In the alpine regions of Tasmania where Schaereria bullata thrives, several other lichen species share a similar habitat. These lichens, while distinct in their own right, can sometimes be mistaken for S. bullata due to overlapping ecological niches and certain superficial resemblances. Here are some of the similar species found in these high-altitude environments:

Cetraria australiensis: This lichen, commonly known as the "Australian Parmelia", often co-occurs with S. bullata. It features a fruticose thallus with branched structures, making it appear bushy. While it can resemble S. bullata at first glance, especially when the latter is not displaying its characteristic bullate squamules, a closer examination reveals the differences. C. australiensis lacks the granular squamules of S. bullata, and its growth form is fruticose rather than squamulose.

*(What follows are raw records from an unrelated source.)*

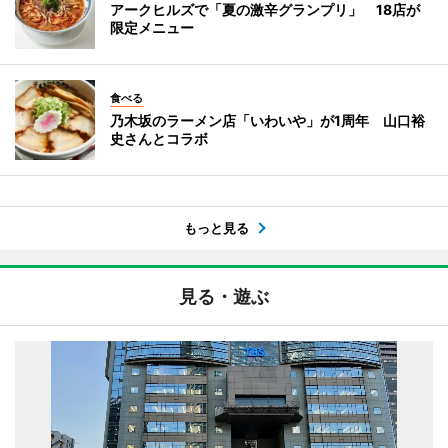
アークヒルズで「夏の激辛グランプリ」 18店が
限定メニュー
食べる
乃木坂のラーメン店「いわいや」が1周年 山口裕
史さんとコラボ
もっと見る
見る・遊ぶ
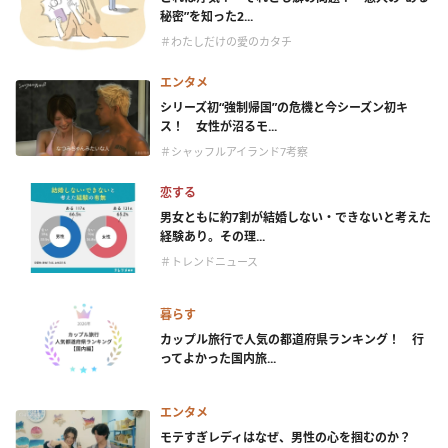
秘密”を知った2...
＃わたしだけの愛のカタチ
エンタメ
シリーズ初“強制帰国”の危機と今シーズン初キ
ス！ 女性が沼るモ...
＃シャッフルアイランド7考察
恋する
男女ともに約7割が結婚しない・できないと考えた
経験あり。その理...
＃トレンドニュース
暮らす
カップル旅行で人気の都道府県ランキング！ 行
ってよかった国内旅...
エンタメ
モテすぎレディはなぜ、男性の心を掴むのか？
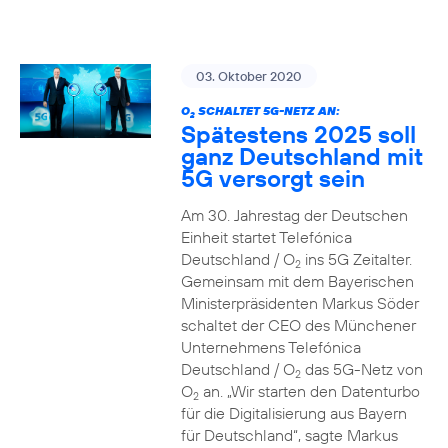
03. Oktober 2020
O
SCHALTET 5G-NETZ AN:
2
Spätestens 2025 soll
ganz Deutschland mit
5G versorgt sein
Am 30. Jahrestag der Deutschen
Einheit startet Telefónica
Deutschland / O
ins 5G Zeitalter.
2
Gemeinsam mit dem Bayerischen
Ministerpräsidenten Markus Söder
schaltet der CEO des Münchener
Unternehmens Telefónica
Deutschland / O
das 5G-Netz von
2
O
an. „Wir starten den Datenturbo
2
für die Digitalisierung aus Bayern
für Deutschland“, sagte Markus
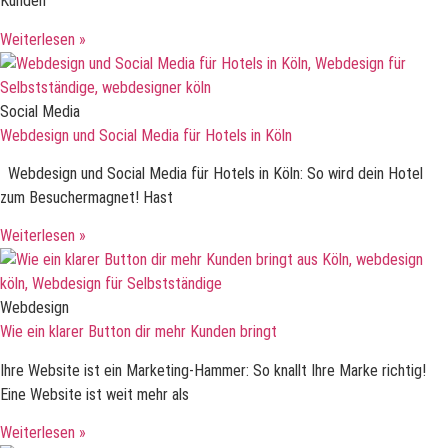
Kunden
Weiterlesen »
Social Media
Webdesign und Social Media für Hotels in Köln
Webdesign und Social Media für Hotels in Köln: So wird dein Hotel
zum Besuchermagnet! Hast
Weiterlesen »
Webdesign
Wie ein klarer Button dir mehr Kunden bringt
Ihre Website ist ein Marketing-Hammer: So knallt Ihre Marke richtig!
Eine Website ist weit mehr als
Weiterlesen »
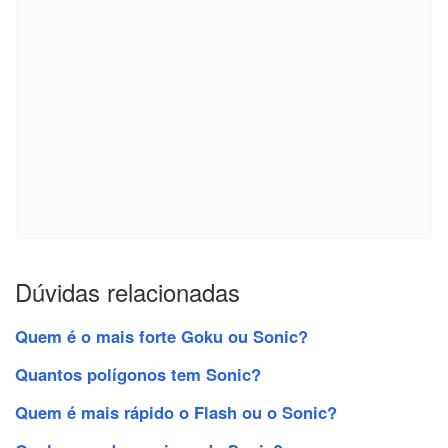
Dúvidas relacionadas
Quem é o mais forte Goku ou Sonic?
Quantos polígonos tem Sonic?
Quem é mais rápido o Flash ou o Sonic?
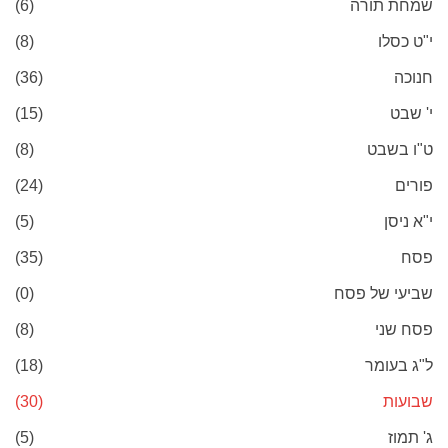
שמחת תורה
(6)
י"ט כסלו
(8)
חנוכה
(36)
י' שבט
(15)
ט"ו בשבט
(8)
פורים
(24)
י"א ניסן
(5)
פסח
(35)
שביעי של פסח
(0)
פסח שני
(8)
ל"ג בעומר
(18)
שבועות
(30)
ג' תמוז
(5)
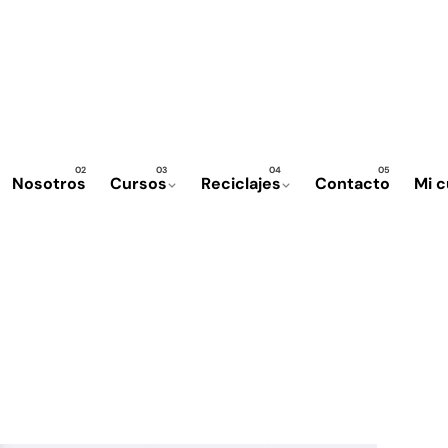
Nosotros
Cursos
Reciclajes
Contacto
Mi 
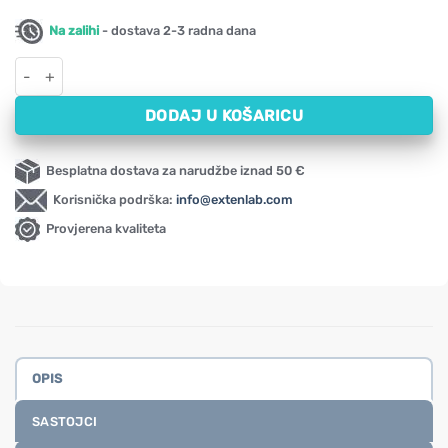
Na zalihi
- dostava 2-3 radna dana
Vitamin C u kapljicama Activlab Pharma (30 ml) količina
DODAJ U KOŠARICU
Besplatna dostava za narudžbe iznad 50 €
Korisnička podrška:
info@extenlab.com
Provjerena kvaliteta
OPIS
SASTOJCI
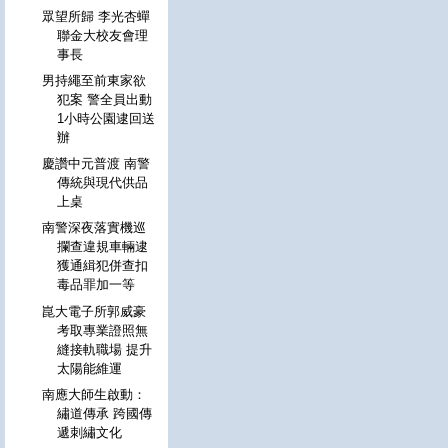
眾望所歸 李光杏蟬
聯金大校友會理
事長
男持繩至前東家欲
犯案 警全員出動
1小時公園逮回送
辦
慶讚中元普渡 南警
傳統與現代供品
上桌
南警深夜落實機巡
攔查違規車輛逮
獲通緝犯併查扣
毒品罪加一等
崑大電子所郭威豪
考取專業證照無
縫接軌職場 提升
太陽能維運
南應大師生啟動：
繡道傳承 跨國傳
遞刺繡文化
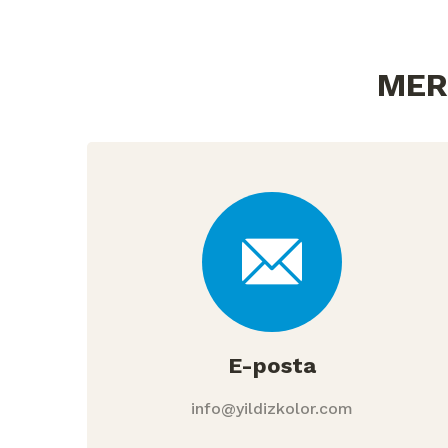
MER
E-posta
info@yildizkolor.com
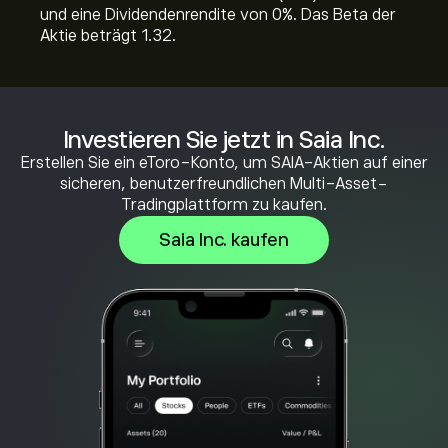
und eine Dividendenrendite von 0%. Das Beta der
Aktie beträgt 1.32.
Investieren Sie jetzt in Saia Inc.
Erstellen Sie ein eToro-Konto, um SAIA-Aktien auf einer
sicheren, benutzerfreundlichen Multi-Asset-
Tradingplattform zu kaufen.
Saia Inc. kaufen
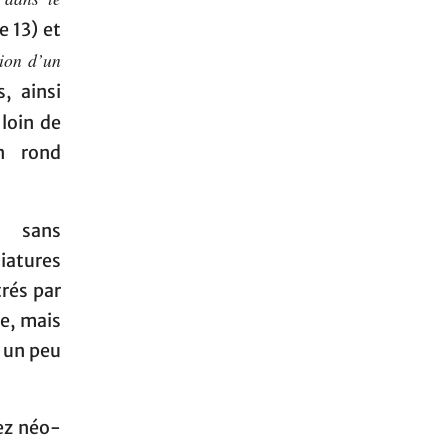
e 13) et
ion d’un
, ainsi
loin de
n rond
r sans
iatures
trés par
e, mais
 un peu
ez néo-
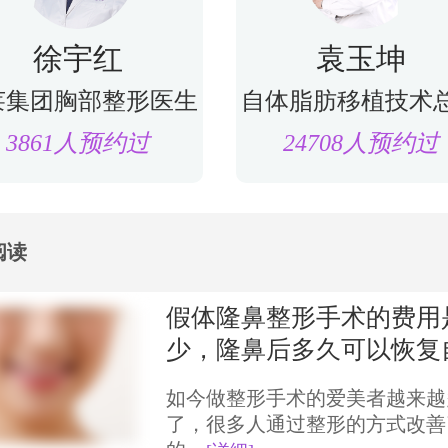
徐宇红
袁玉坤
莱集团胸部整形医生
自体脂肪移植技术
3861人预约过
24708人预约过
阅读
假体隆鼻整形手术的费用
少，隆鼻后多久可以恢复
如今做整形手术的爱美者越来越
了，很多人通过整形的方式改善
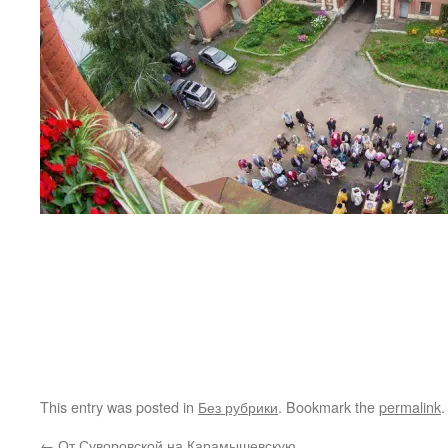
This entry was posted in
Без рубрики
. Bookmark the
permalink
.
←
От Суворовской на Карамышевскую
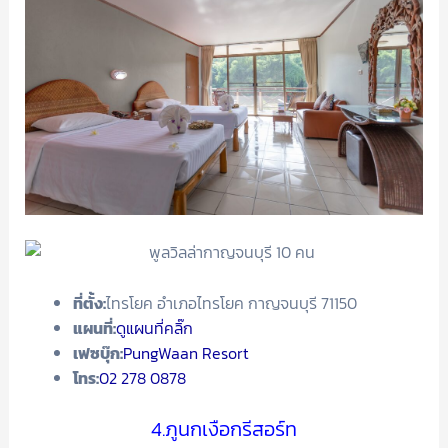
ที่ตั้ง:
ไทรโยค อำเภอไทรโยค กาญจนบุรี 71150
แผนที่:
ดูแผนที่คลิ๊ก
เฟซบุ๊ก:
PungWaan Resort
โทร:
02 278 0878
4.ภูนกเงือกรีสอร์ท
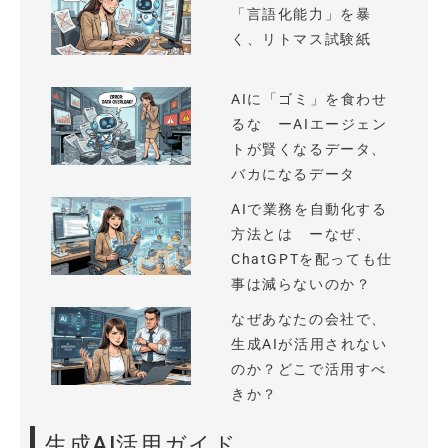
「言語化能力」を暴
く、リトマス試験紙
AIに「ゴミ」を食わせ
るな ーAIエージェン
トが賢くなるデータ、
バカになるデータ
AIで業務を自動化する
方法とは ーなぜ、
ChatGPTを配っても仕
事は減らないのか？
なぜあなたの会社で、
生成AIが活用されない
のか？どこで活用すべ
きか？
生成AI活用ガイド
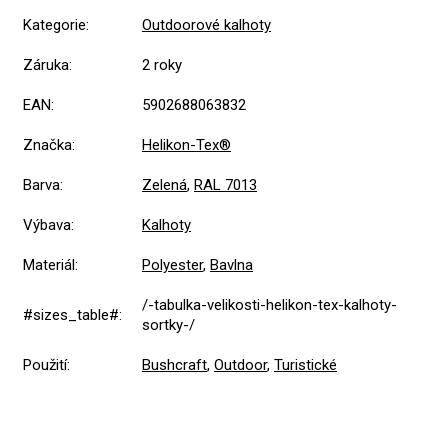
Kategorie
:
Outdoorové kalhoty
Záruka
:
2 roky
EAN
:
5902688063832
Značka
:
Helikon-Tex®
Barva
:
Zelená
,
RAL 7013
Výbava
:
Kalhoty
Materiál
:
Polyester
,
Bavlna
/-tabulka-velikosti-helikon-tex-kalhoty-
#sizes_table#
:
sortky-/
Použití
:
Bushcraft
,
Outdoor
,
Turistické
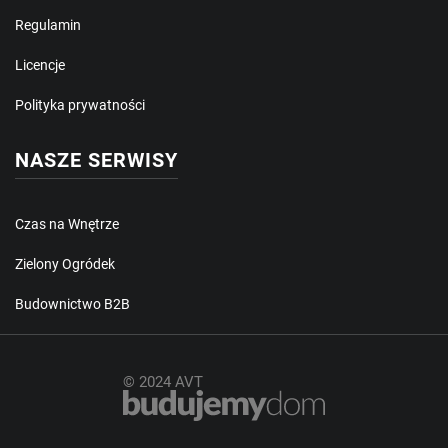
Regulamin
Licencje
Polityka prywatności
NASZE SERWISY
Czas na Wnętrze
Zielony Ogródek
Budownictwo B2B
© 2024 AVT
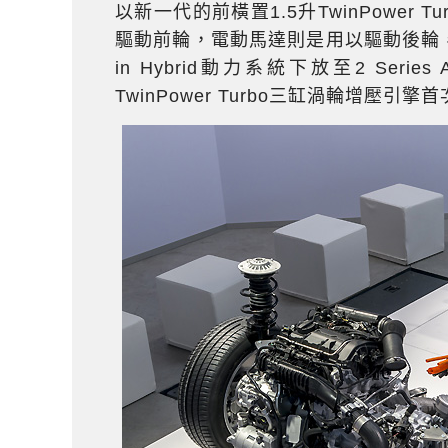
以新一代的前橫置1.5升TwinPowe
驅動前輪，電動馬達則是用以驅動後輪，
in Hybrid動力系統下放至2 Serie
TwinPower Turbo三缸渦輪增壓引擎首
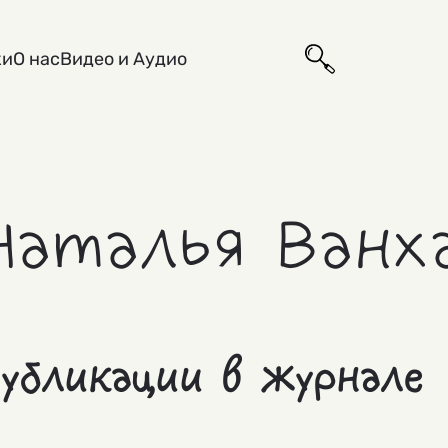
ки
О нас
Видео и Аудио
Наталья Ванх
убликации в журнале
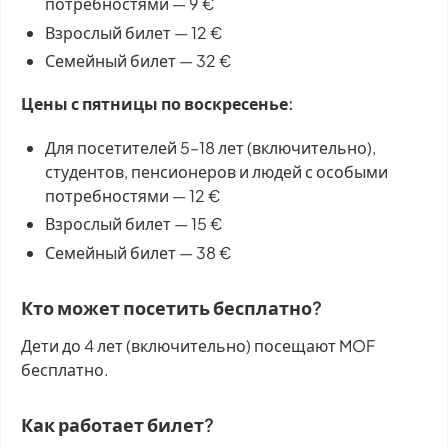
потребностями — 9 €
Взрослый билет — 12 €
Семейный билет — 32 €
Цены с пятницы по воскресенье:
Для посетителей 5–18 лет (включительно),
студентов, пенсионеров и людей с особыми
потребностями — 12 €
Взрослый билет — 15 €
Семейный билет — 38 €
Кто может посетить бесплатно?
Дети до 4 лет (включительно) посещают MOF
бесплатно.
Как работает билет?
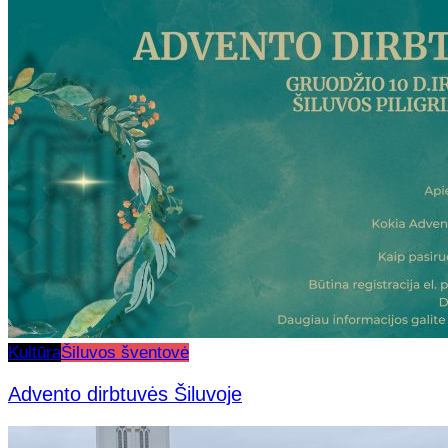
Kultūra
Šiluvos šventovė
Advento dirbtuvės Šiluvoje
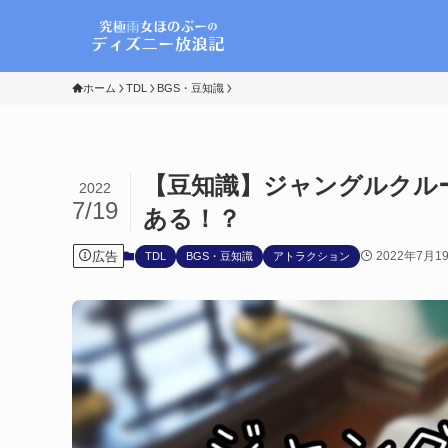
ホーム
TDL
BGS・豆知識
【豆知識】ジャングルクル
2022
7/19
ある！？
広告
2022年7月1
TDL
BGS・豆知識
アトラクション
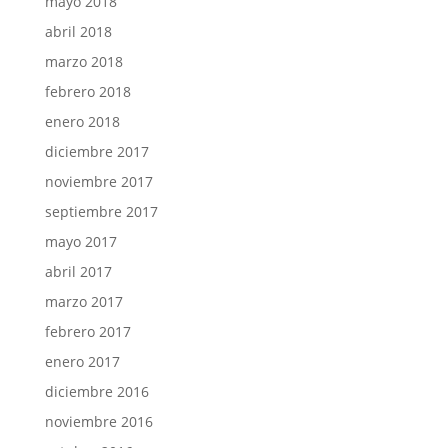
mayo 2018
abril 2018
marzo 2018
febrero 2018
enero 2018
diciembre 2017
noviembre 2017
septiembre 2017
mayo 2017
abril 2017
marzo 2017
febrero 2017
enero 2017
diciembre 2016
noviembre 2016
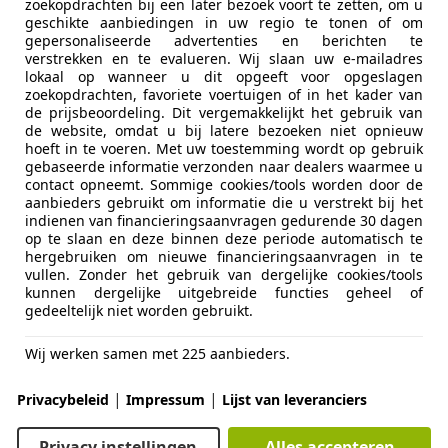
zoekopdrachten bij een later bezoek voort te zetten, om u
geschikte aanbiedingen in uw regio te tonen of om
gepersonaliseerde advertenties en berichten te
verstrekken en te evalueren. Wij slaan uw e-mailadres
lokaal op wanneer u dit opgeeft voor opgeslagen
zoekopdrachten, favoriete voertuigen of in het kader van
de prijsbeoordeling. Dit vergemakkelijkt het gebruik van
de website, omdat u bij latere bezoeken niet opnieuw
06/2025
12.700 km
Ele
hoeft in te voeren. Met uw toestemming wordt op gebruik
gebaseerde informatie verzonden naar dealers waarmee u
contact opneemt. Sommige cookies/tools worden door de
A SEMPRE F24IVA PAGATA su TUTTE le NOSTRE AUTO!
aanbieders gebruikt om informatie die u verstrekt bij het
indienen van financieringsaanvragen gedurende 30 dagen
ce Automobili Srl - Da Sempre F24 Iva Pagata
op te slaan en deze binnen deze periode automatisch te
-00031 Artena – Roma
hergebruiken om nieuwe financieringsaanvragen in te
vullen. Zonder het gebruik van dergelijke cookies/tools
kunnen dergelijke uitgebreide functies geheel of
gedeeltelijk niet worden gebruikt.
5
TRO Q4 SPORTBACK SPB S-LINE SLINE 21" PELLE B&O
Wij werken samen met 225 aanbieders.
€ 68.900
1
|
|
Privacybeleid
Impressum
Lijst van leveranciers
Privacy instellingen
Alles accepteren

Cladonia bimberiensis: Another lichen found in Tasmania's alpine areas is C. bimberiensis, which consists of fruticose structures known as podetia. These podetia often grow upright and are densely covered in tiny cups or squamules at their tips. While the overall growth form is different from S. bullata, in certain growth stages, C. bimberiensis can resemble the bullate squamules of S. bullata. However, they can be distinguished by their growth form and the presence of podetia, which are absent in S. bullata.

Protoparmelia badia: This lichen is characterized by its crustose thallus, which forms a thin, continuous layer on rocks. While P. badia shares the alpine habitat of S. bullata, its morphology is strikingly different. Instead of squamules or podetia, it forms a smooth, crust-like layer that adheres closely to the substrate. The absence of bullate squamules or fruticose structures readily distinguishes P. badia from S. bullata.

Umbilicaria subglabra: U. subglabra is a fruticose lichen with a leafy, lobed thallus. It grows on rocks and boulders, especially in alpine environments. While the growth form of U. subglabra is distinct from S. bullata, they can sometimes share the same rock surfaces. However, the lobed and leafy appearance of U. subglabra is a clear distinguishing feature from the bullate squamules of S. bullata.

==Habitat and distribution==

Schaereria bullata is primarily found in the alpine regions of Tasmania, with a few occurrences in the West Coast Range. It prefers horizontal rock plates with temporary moisture accumulation, where a thin layer of soil develops. This habitat places it between the exposed rock surfaces populated by crustose lichens and the moister rock crevices inhabited by bryophytes. The species has been recorded at altitudes above 900 m in boulder fields, scree slopes, and cliffs. S. bullata is one of five Schaereria species that are found in Australia.